Showing posts with label food and drink. Show all posts
Showing posts with label food and drink. Show all posts

Friday, 2 September 2016

retro lollies



We also enjoyed many of Melbourne's fab little cafes. More shabby chic than Sydney on the whole, and with a bigger retro thing going on - down to the lollies (sweets).

Monday, 15 June 2015

privilege


Oh, and then we went for ‘fine dining’ just across the road to Aqua. Really recommend it, the food was just gorgeous, the view is wonderful - and being squeezed between Luna Park, an ageing Olympic style swimming pool and the Sydney Bridge seemed just about right. 

chips on the beach (again)


Great to have friends here for a week. As always an opportunity to be a proper tourist again, interspersed with - as always with Z - plotting lots of future project together. Seemed to spend a lot of time in the Coogee Pavilion, but also took the ferry to Manley and did the fish-and-chips-on-the-beach-at-sunset-thing.

Friday, 8 May 2015

E and P




It was so lovely to have E and P in town recently; also a bit of an excuse to be a tourist again, and to eat out lots. We did the Coogee to Bondi coastal walk (well P did - E and I struck off at Bronte and went shopping as is our wont); took the ferry out to a wet and windy Manley (and ate in the unexpectedly amazing Pantry) and of course had lobster and chips at Doyles and the eggnet at one of my all time favourite places, Longrain.  

Sunday, 3 May 2015

life in elizabeth bay




The café in the bay near K’s flat used to be a fabulous – and typically Sydney - breakfast joint. It then got taken over by the hipsterish Miss Chu’s and did Vietnamese things for a bit. But then she over-extended,  went into voluntary administration and so it has been shut for a while. Now it appears to have been taken over by an Irishman and a Scotsman (apologies to them is this is wrong). They have an enthusiasm for slightly peculiar items in this context such as penguin bars and (I think) tunnock’s teacakes. And last time I went to get a flat white, at about 8.30am, they were just advising a customer that mushroom soup with sherry would be available very soon. 

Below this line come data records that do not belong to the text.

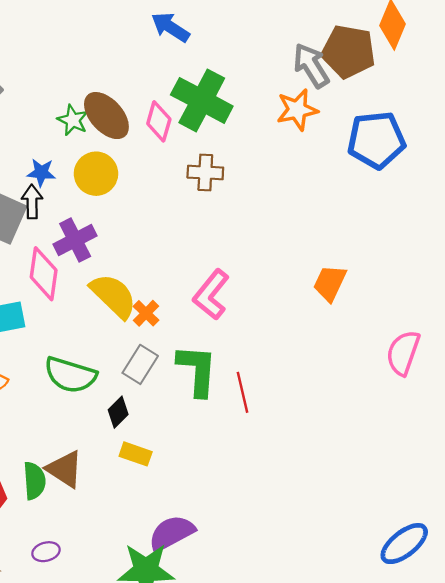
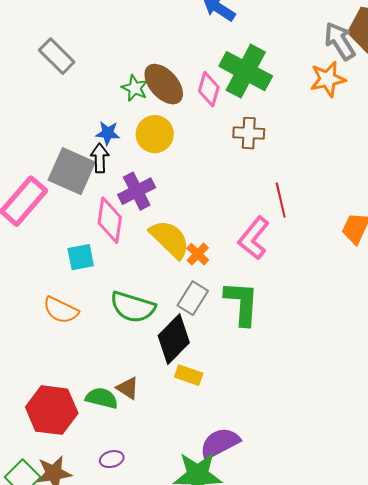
red line: (243, 392) -> (281, 200), moved
black diamond: (118, 412) -> (174, 339), size x1.8
brown triangle: (65, 469) -> (128, 388), size x0.7
green semicircle: (34, 481) -> (102, 398), turned -72

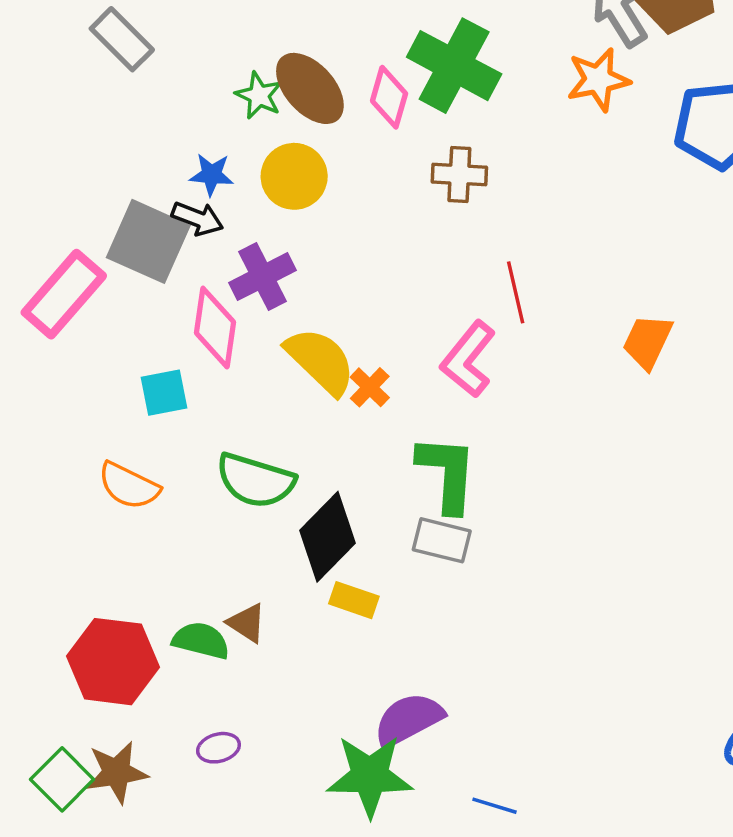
black arrow: (100, 158) -> (197, 219), turned 112
gray rectangle: (193, 298) -> (442, 540), moved, turned 72

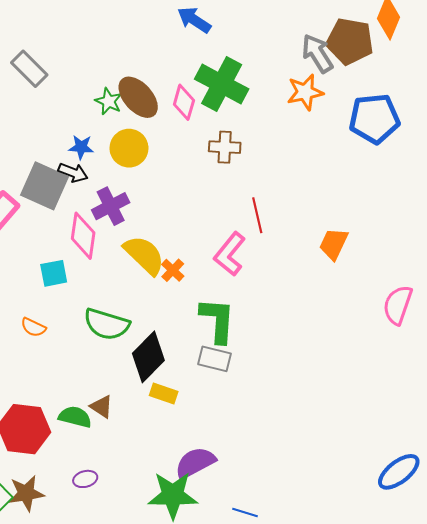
orange semicircle: (129, 486) -> (33, 327), size x0.7

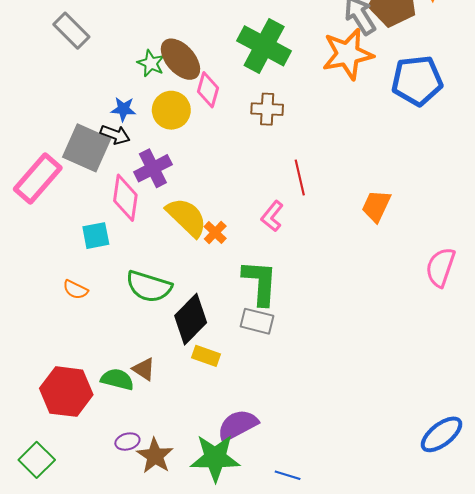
orange star: (305, 92) -> (348, 54), size x1.4
pink diamond: (184, 102) -> (208, 90), moved
pink L-shape: (230, 254) -> (272, 216), size x0.7
brown star: (26, 493) -> (155, 456), moved, turned -30

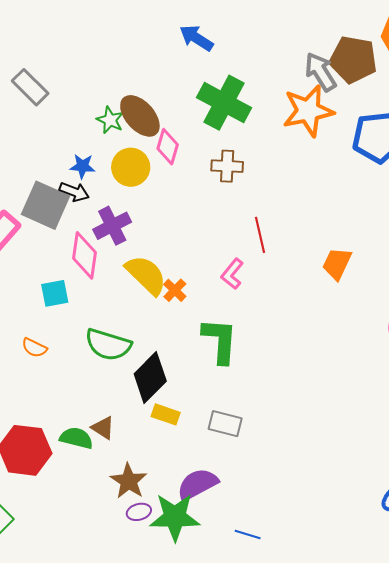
gray rectangle: (257, 321) -> (225, 424), moved
purple ellipse: (127, 442) -> (139, 512), moved
brown star: (155, 456) -> (129, 481), moved

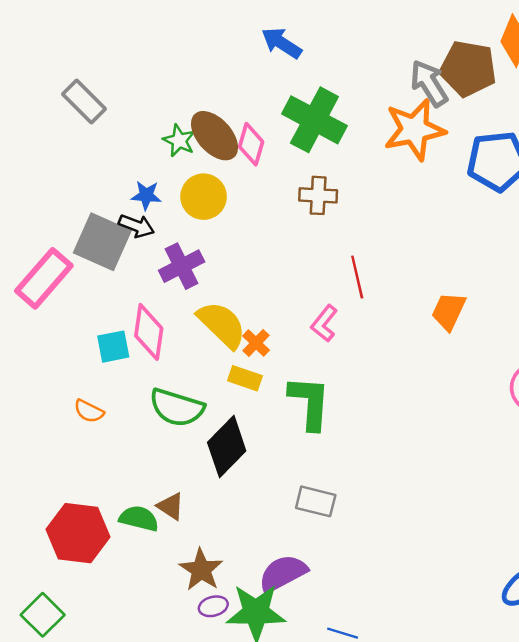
pink diamond: (168, 147) -> (251, 144), moved
pink diamond: (85, 255) -> (149, 332), moved
yellow rectangle: (166, 414) -> (245, 378), moved

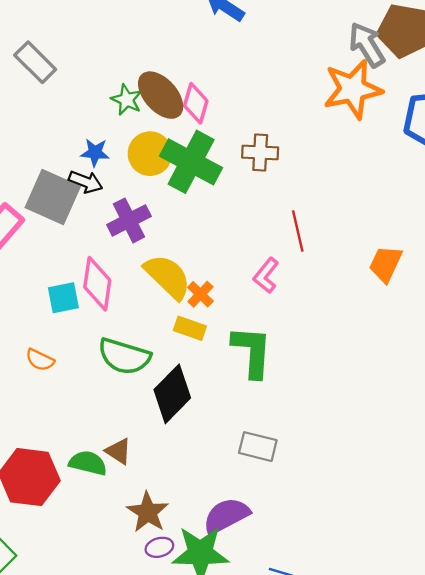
green cross: (314, 120) -> (191, 162), moved

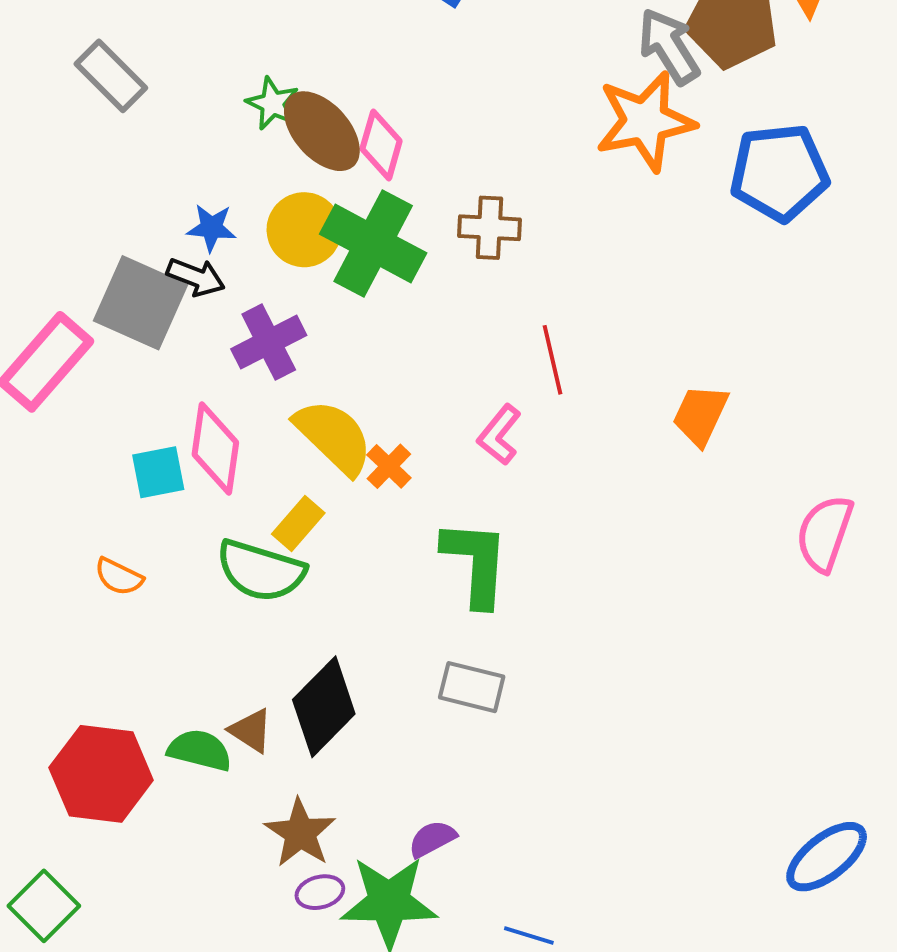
green star: (127, 100) -> (273, 104), moved
yellow rectangle: (190, 328) -> (298, 523), moved, turned -68
black diamond: (172, 394) -> (324, 707), moved
gray rectangle: (258, 447) -> (472, 687), moved
purple semicircle: (226, 516) -> (432, 839), size x0.6

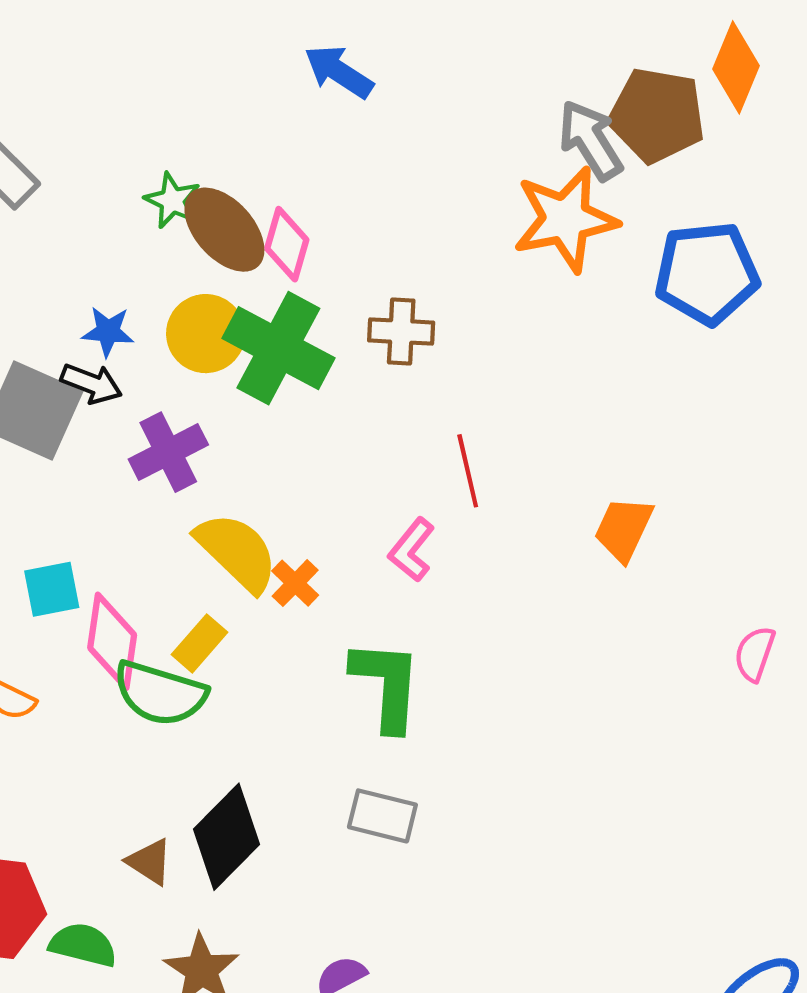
pink diamond: (215, 449) -> (112, 641), moved
pink semicircle: (825, 533) -> (755, 654), size x0.7
green semicircle: (200, 750) -> (83, 945), moved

Saturday, 28 February 2015

becoming an australian


So proud of K; she is now an Australian citizen. The ceremony was in Sydney Town Hall and was a fabulous mix of the serious, amateur and surreal which I found completely touching. About 500 people from all around the world becoming Australians, and being welcomed by politicians using it as a chance to have a dig at Tony Abbott by calling for much more support for refugees.

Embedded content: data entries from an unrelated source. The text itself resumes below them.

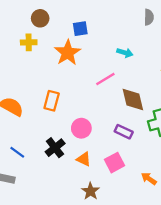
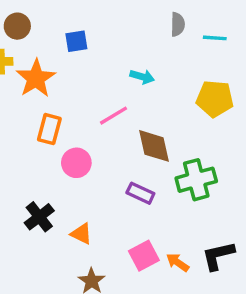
orange star: (68, 53) -> (36, 78), moved
orange rectangle: (52, 101) -> (49, 129), moved
pink circle: (81, 128) -> (76, 163), moved
pink square: (115, 163) -> (144, 256), moved

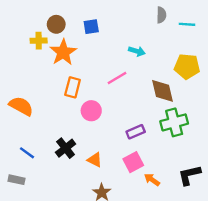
brown circle: (17, 26) -> (56, 24), moved
brown diamond: (154, 146) -> (162, 91), moved
purple rectangle: (140, 193) -> (136, 132), turned -48
pink square: (144, 256) -> (133, 162), moved
orange arrow: (178, 262) -> (152, 180), moved

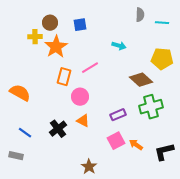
pink line: (117, 78) -> (90, 68), moved
brown diamond: (162, 91) -> (141, 80), turned -35
orange triangle: (95, 160) -> (83, 121), moved
orange arrow: (152, 180) -> (136, 145), moved

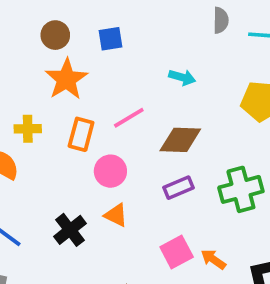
yellow cross: (35, 37) -> (28, 129), moved
brown diamond: (141, 80) -> (180, 140), moved, turned -40
purple rectangle: (118, 115) -> (178, 188), moved

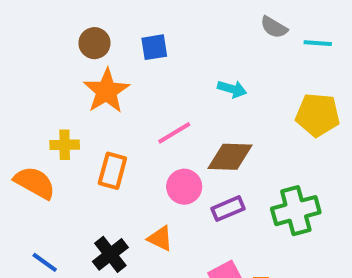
gray semicircle: (221, 20) -> (274, 27), turned 120
orange rectangle: (81, 134) -> (112, 171), moved
pink circle: (110, 171) -> (184, 187), moved

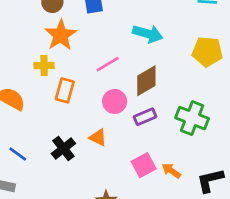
cyan arrow: (232, 89) -> (148, 34), size x1.5
yellow cross: (65, 145) -> (44, 66), moved
brown diamond: (230, 157) -> (146, 81), turned -32
green cross: (296, 211) -> (192, 118), turned 36

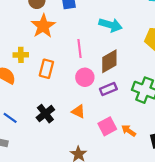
pink line: (108, 64) -> (80, 48), turned -66
yellow cross: (44, 66) -> (21, 55), moved
orange triangle: (98, 137) -> (78, 111), moved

Interesting to see how nations decide to define their identity at these moments. This one involved the Mayor, a small kind-of-jazz band playing Waltzing Matilda, a group pledge, the handing over of certificates with official photograph-takaing, and then a jolly version of Advance Australia Fair followed by tea and 'typical' Australian cakes. Which are lamingtons, anztac biscuits and miniature pavlovas. I think of these as Aussie 'battler' foods, by which I mean, poor people's comfort foods. So lamingtons are squares of stale victoria sponge, made palatable by rolling in cocoa powder and desiccated coconut (both dried foods that could be kept for ages in remote ranch kitchens). And all the Australians I know feel incredibly nostalgic about them. 

Monday, 17 November 2014

barbie boats


The opportunity to have a communal barbie out-of-doors is everywhere to be found in and around Sydney: publically equipped with all the basic cooking kit, built-in tables and chairs and also toilets. Both generously provided and very well-used.

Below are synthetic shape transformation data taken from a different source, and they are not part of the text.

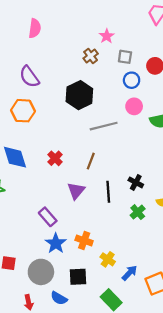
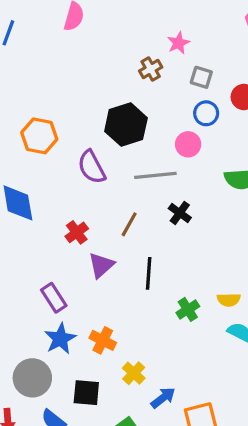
purple semicircle: (29, 77) -> (92, 167), moved
pink circle: (134, 106) -> (188, 144), moved
red cross: (55, 158) -> (77, 232), moved
black cross: (136, 182) -> (180, 213), moved

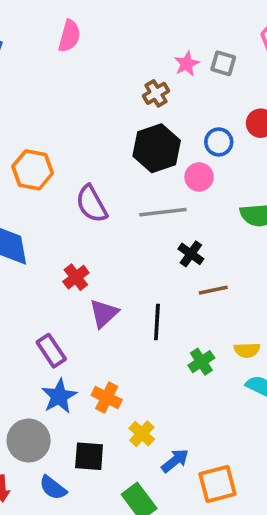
gray square: (201, 77) -> (223, 63), moved
black hexagon: (126, 125) -> (157, 148), moved
brown line: (129, 224) -> (213, 290), moved, turned 50

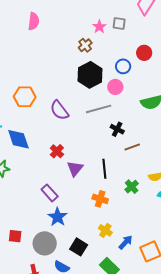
orange cross: (107, 398) -> (100, 199), moved
black square: (89, 456) -> (79, 247), turned 36

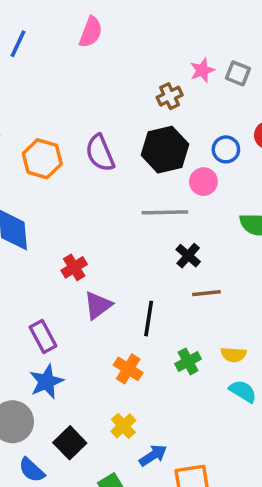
purple semicircle: (59, 110) -> (100, 153), moved

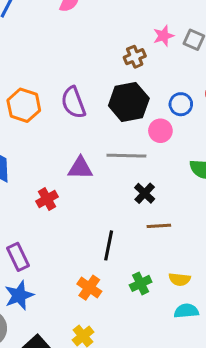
purple triangle: (98, 305) -> (80, 168), moved, turned 36
cyan semicircle: (243, 391) -> (186, 311), turned -40

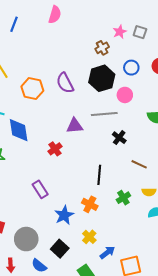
blue circle: (181, 104) -> (131, 68), moved
brown line: (159, 226) -> (139, 164), moved, turned 35
blue star: (19, 295) -> (64, 215), moved

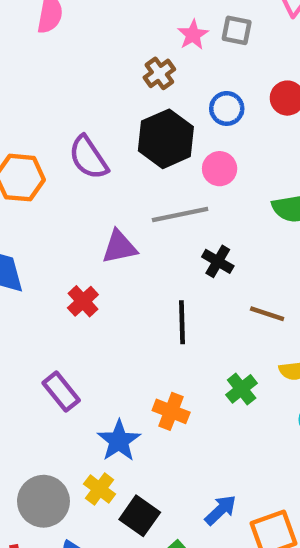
black line: (99, 175) -> (182, 322), moved
yellow cross: (89, 237) -> (100, 489), moved
black square: (60, 249) -> (140, 516), moved

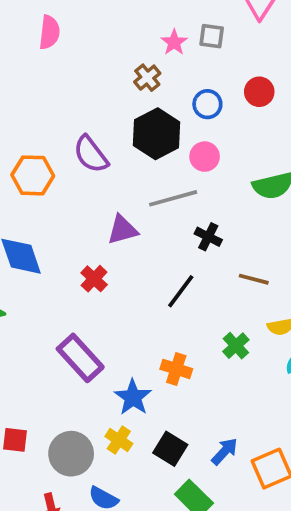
black line: (182, 322) -> (181, 291), turned 42
purple rectangle: (61, 392) -> (80, 358), size x1.4
black square: (140, 516) -> (170, 449), moved

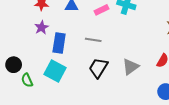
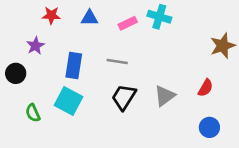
purple star: (42, 27) -> (35, 46), moved
black circle: (14, 65) -> (16, 73), moved

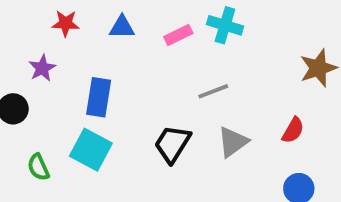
gray line: (117, 62) -> (213, 91), moved, turned -30

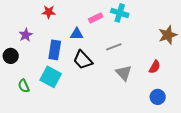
red star: (66, 23) -> (49, 12), moved
blue triangle: (122, 27) -> (77, 34), moved
gray triangle: (233, 142) -> (124, 73), turned -36
black trapezoid: (172, 144) -> (83, 60), moved, turned -75

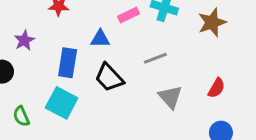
brown star: (168, 35) -> (212, 22), moved

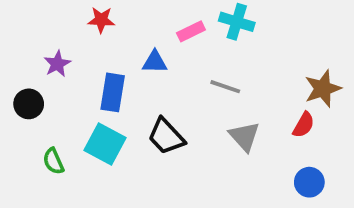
brown star: (212, 22) -> (323, 89), moved
gray line: (155, 58) -> (225, 87), turned 40
black trapezoid: (109, 78) -> (166, 136), moved

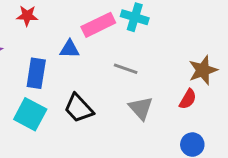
pink rectangle: (191, 31) -> (98, 25), size x1.5

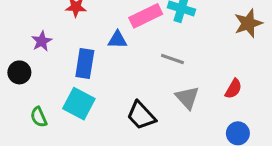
brown star: (203, 70) -> (248, 23), moved
black trapezoid: (79, 108) -> (141, 115), moved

On the Hawkesbury you can even rent a barbie boat. (I should note that the one here is stuck on a sandbank, and will be unable to leave- according to our captain - for at least 6 hours). 

Monday, 29 September 2014

lets the barbies begin



Turns out there is a food and drink festival at Coogee beach (beach soccer next weekend, so yet more crowdedness). Everyone, to my English eyes, very packed together and loud – but then obviously having a very good time, so I can keep that London cynicism to myself.